Actually second best;for now id suggest you just sit in the pitch black and enjoy the silence......you'll thank me one day when you have a missus.


----------



## rectus (Jan 18, 2012)

@DeskSitter watch this most excellent video


----------



## gycraig (Oct 5, 2008)

to be honest im in BASICALLY the same situation, really really sociable job with a a fair few friends.

BUT ALL HAVE GIRLFRIENDS. had a works do a few weeks ago and EVERYONE had a partner with them i winged it solo and ended up feeling like a third wheel most of the night epic fun ...

solution iv found is say yes to EVERYTHING, a lad i thought was a cock at work turned out to be a good laugh and so where his mates,

im considerign getting involved with evening classes or something tbh, im not cripplingly lonely as it doesnt really bother me but is nice to have the choice


----------



## pumpster (Apr 6, 2010)

DeskSitter said:


> Another admission - I've got a swedish bird I talk to on the internet. She's coming over to London soon and having her stay with me so not lonely in love in as such I'm lonely in everyday life. Looking to make friends, not so much looking for love, if you follow me


I ment with regards to finding friends, people with similar interests, similar work etc meet at pub and when your friends they might invite you for

Curry night with the lads, poker, footie matches, nights out, maybe even swinging sessions ??? Lol

'Swedish' girl hey... 'I knew a Swedish girl once...' Terry tibbs quote


----------



## eezy1 (Dec 14, 2010)

have a w4nk


----------



## Blinkey (May 14, 2012)

DeskSitter said:


> Bit of a sad one this. I'm 27, got a handful of friends, probably 4-5.
> 
> On facebook and the like but most of the people I got on there I don't talk to - like most people if they admitted it. Interests - PC computer games, gym obviously, like building things.
> 
> ...


I have repped you for being a brave man. What you have just said will probably describe many on ukm,( and all other walks of life) but will not admit it. I am not sure if you are after a date or friendship, so I will mention both.

Friends, they will come naturally, just get out more and do not be afraid to talk to anyone, they will have the same insecurities and doubts as you do and will appreciate being spoken to.

Get more interests, BB does tend to be bit of a selfish occupation. Join a walking club or any other club whose interests you have in common. The hardest thing to do is turning up for the first time. After that it is easy.

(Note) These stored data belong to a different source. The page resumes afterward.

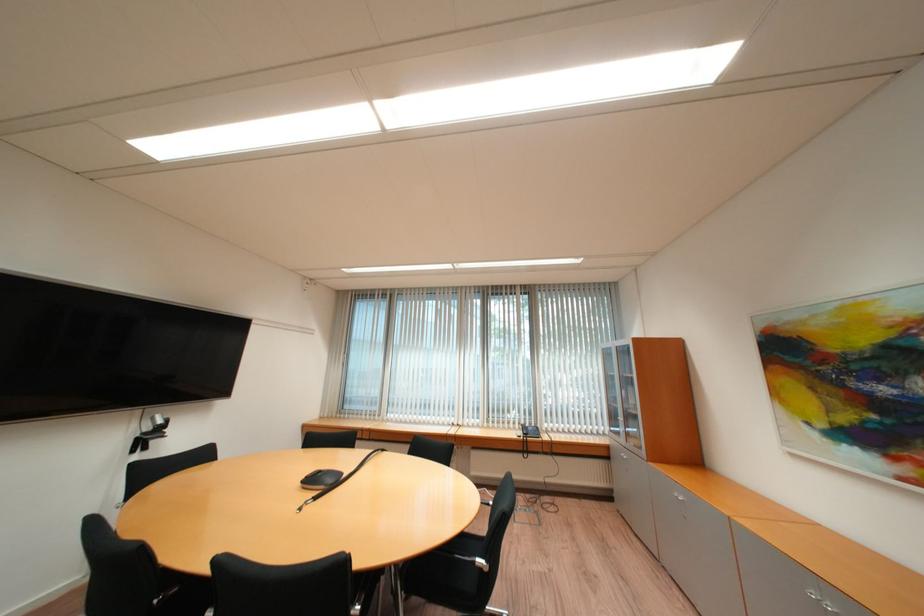 Image resolution: width=924 pixels, height=616 pixels. I want to click on silver cabinet handle, so click(677, 496). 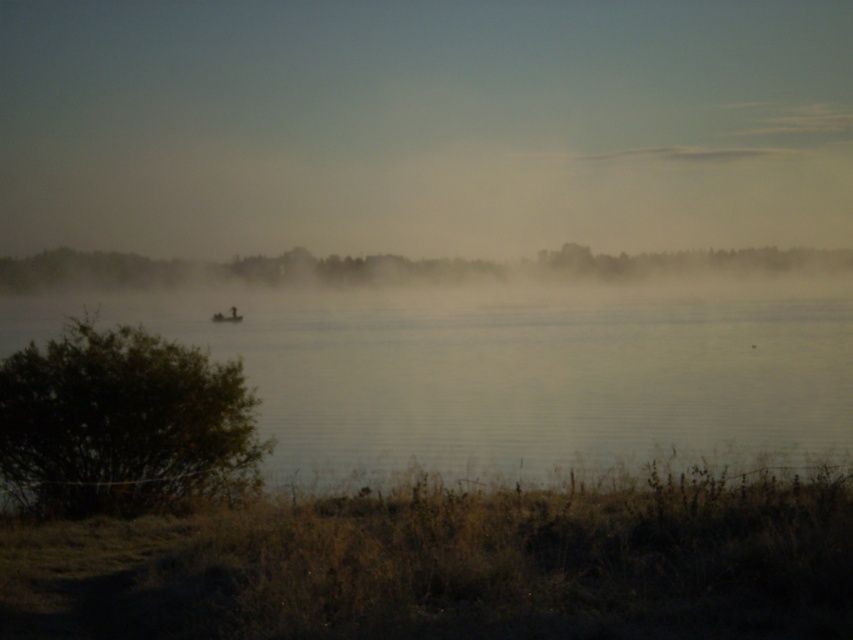 You are a photographer standing at the edge of the water. You want to capture a photo where the clear water at center and the green leafy bush at lower left are both visible. Which object will appear taller in the photo?

The clear water at center will appear taller in the photo because it has a greater height compared to the green leafy bush at lower left. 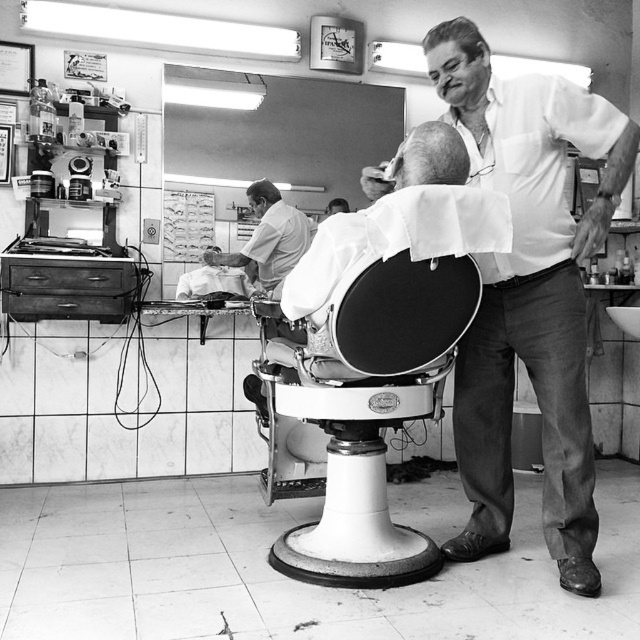 Question: Can you confirm if gray matte hair at upper center is positioned to the left of short dark hair at center?

Choices:
 (A) no
 (B) yes

Answer: (A)

Question: Does smooth skin man at center have a greater width compared to short dark hair at center?

Choices:
 (A) no
 (B) yes

Answer: (B)

Question: Which point is closer to the camera taking this photo?

Choices:
 (A) (346, 208)
 (B) (262, 179)
 (C) (433, 131)
 (D) (225, 262)

Answer: (C)

Question: Is smooth skin man at center above dark brown hair at upper center?

Choices:
 (A) no
 (B) yes

Answer: (A)

Question: Among these objects, which one is farthest from the camera?

Choices:
 (A) gray matte hair at center
 (B) gray matte hair at upper center
 (C) white cotton shirt at upper right

Answer: (B)

Question: Estimate the real-world distances between objects in this image. Which object is closer to the short dark hair at center?

Choices:
 (A) smooth skin man at center
 (B) dark brown hair at upper center
 (C) gray matte hair at center

Answer: (B) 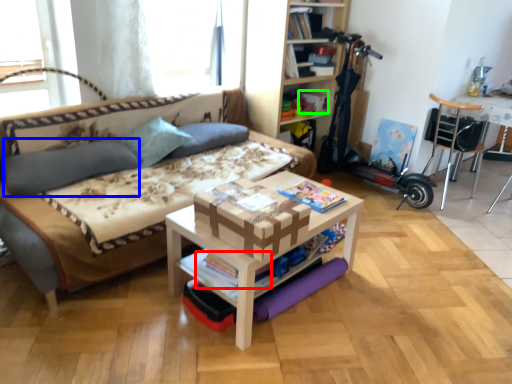 Question: Which object is the closest to the magazine (highlighted by a red box)? Choose among these: pillow (highlighted by a blue box) or storage box (highlighted by a green box).

Choices:
 (A) pillow
 (B) storage box

Answer: (A) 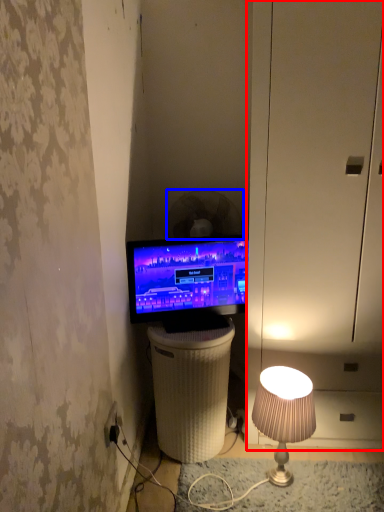 Question: Among these objects, which one is farthest to the camera, dresser (highlighted by a red box) or mechanical fan (highlighted by a blue box)?

Choices:
 (A) dresser
 (B) mechanical fan

Answer: (B) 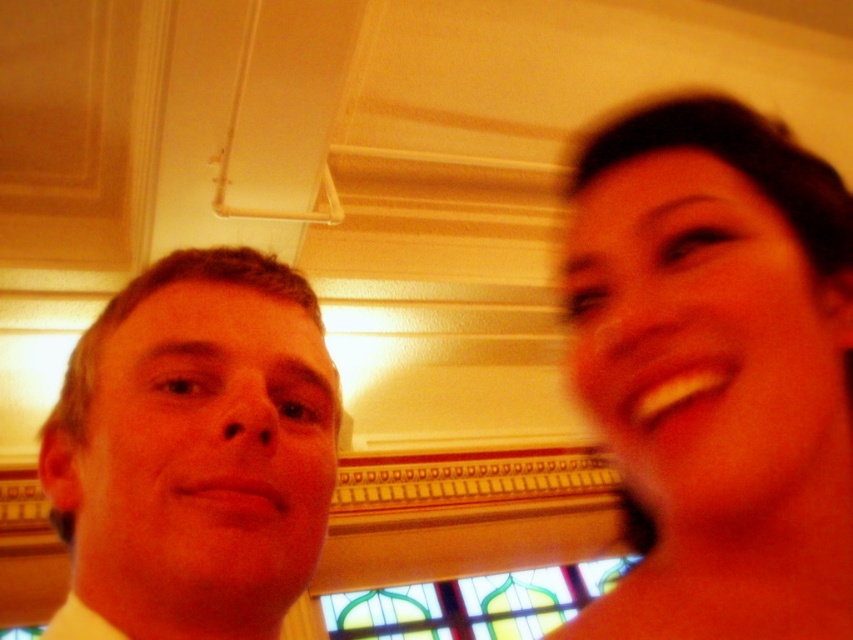 Based on the coordinates provided, where exactly is the smooth skin at right located in the image?

The smooth skin at right is located at the 2D coordinates point (717, 371). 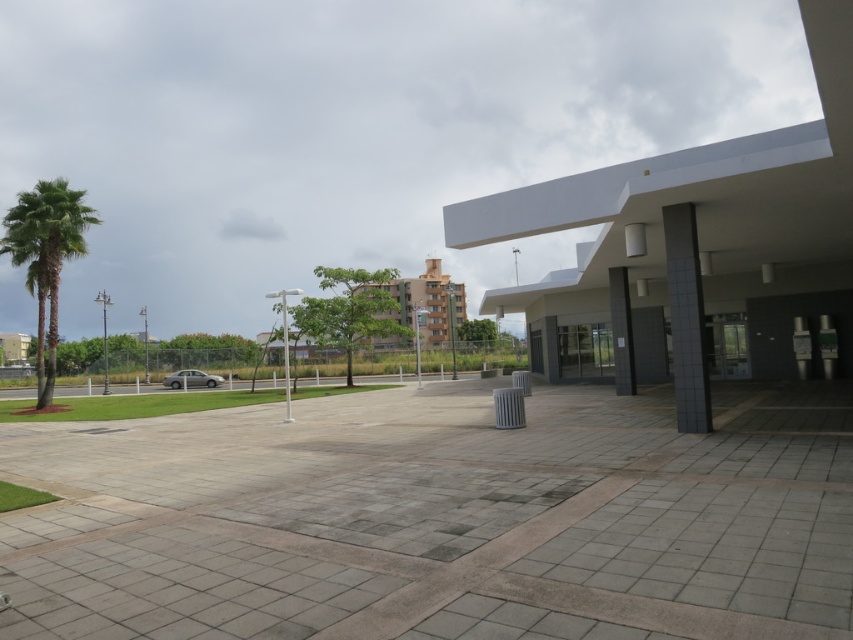 Does green leafy palm tree at left appear on the right side of black tile pillar at center?

In fact, green leafy palm tree at left is to the left of black tile pillar at center.

Does green leafy palm tree at left come in front of black tile pillar at center?

That is False.

Find the location of `green leafy palm tree at left`. green leafy palm tree at left is located at coordinates (45, 259).

Locate an element on the screen. green leafy palm tree at left is located at coordinates (45, 259).

Is point (694, 342) positioned behind point (619, 300)?

No, it is in front of (619, 300).

Can you confirm if black tile pillar at right is bigger than black tile pillar at center?

No.

The height and width of the screenshot is (640, 853). I want to click on black tile pillar at right, so click(x=686, y=320).

Between green leafy palm tree at left and black tile pillar at right, which one is positioned lower?

green leafy palm tree at left

Which is behind, point (49, 346) or point (701, 314)?

Positioned behind is point (49, 346).

Where is `green leafy palm tree at left`? green leafy palm tree at left is located at coordinates (45, 259). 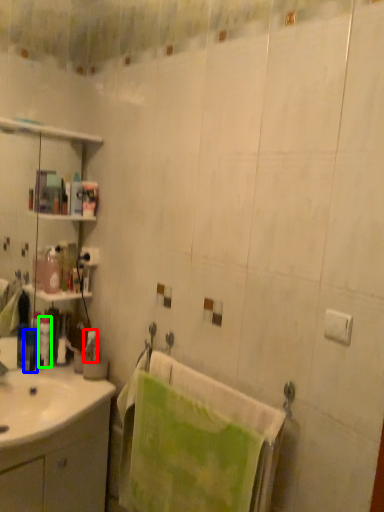 Question: Which object is positioned closest to toiletry (highlighted by a red box)? Select from toiletry (highlighted by a blue box) and toiletry (highlighted by a green box).

Choices:
 (A) toiletry
 (B) toiletry

Answer: (B) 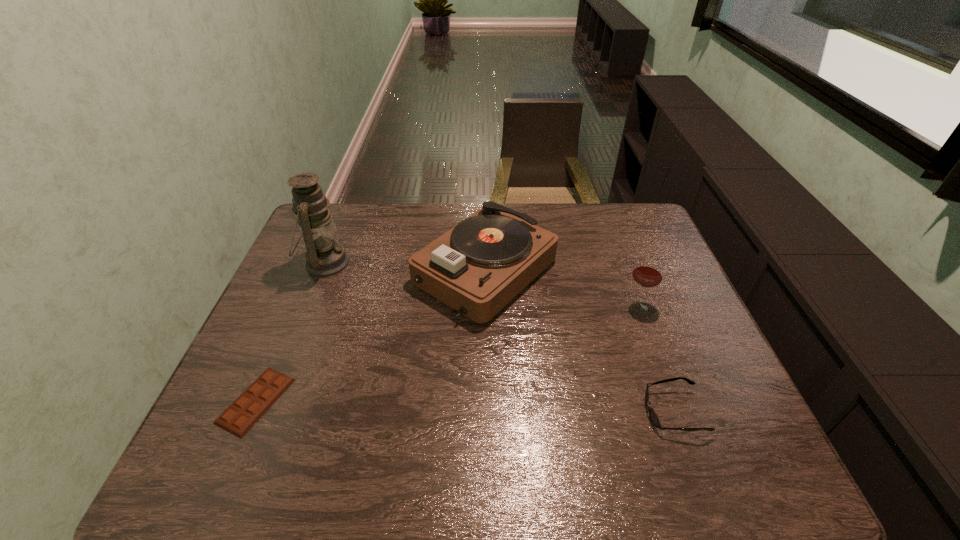 Identify the location of the tallest object. The image size is (960, 540). (325, 258).

In order to click on record player in this screenshot , I will do `click(477, 267)`.

This screenshot has height=540, width=960. I want to click on wineglass, so click(648, 273).

Where is `sunglasses`? This screenshot has width=960, height=540. sunglasses is located at coordinates (653, 416).

Find the location of a particular element. The height and width of the screenshot is (540, 960). the shortest object is located at coordinates (248, 408).

You are a GUI agent. You are given a task and a screenshot of the screen. Output one action in this format:
    pyautogui.click(x=<x>, y=<y>)
    Task: Click on the vacant space located 0.230m on the front of the tallest object
    
    Given the screenshot: What is the action you would take?
    pyautogui.click(x=292, y=348)

Locate an element on the screen. The width and height of the screenshot is (960, 540). vacant space located on the front of the record player is located at coordinates (487, 376).

The width and height of the screenshot is (960, 540). I want to click on vacant space located on the left of the wineglass, so click(588, 305).

This screenshot has width=960, height=540. Find the location of `free location located 0.290m on the lenses of the sunglasses`. free location located 0.290m on the lenses of the sunglasses is located at coordinates (515, 411).

Find the location of a particular element. free location located on the lenses of the sunglasses is located at coordinates (609, 411).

The golden rule is if you sit in your room and cannot think why you are not meeting people, it is because you are sitting in your room.

Dating as per above.


----------



## Growing Lad (Feb 14, 2009)

Tbh mate, could have wrote that opening post myself.

Split with mrs of 8years, lost my group of lifelong mates during course of rship as she was very controlling.

Unemployed now as worked for her old man.

Moved back with the mother! Just turned 28, my life consists of gym, ps3 & movies. Tbh some days I think this is better than unhappy rship but **** me isolation can also really head **** you. Plus my nan just died (like a 2nd mum to me) so things are kind of ****e.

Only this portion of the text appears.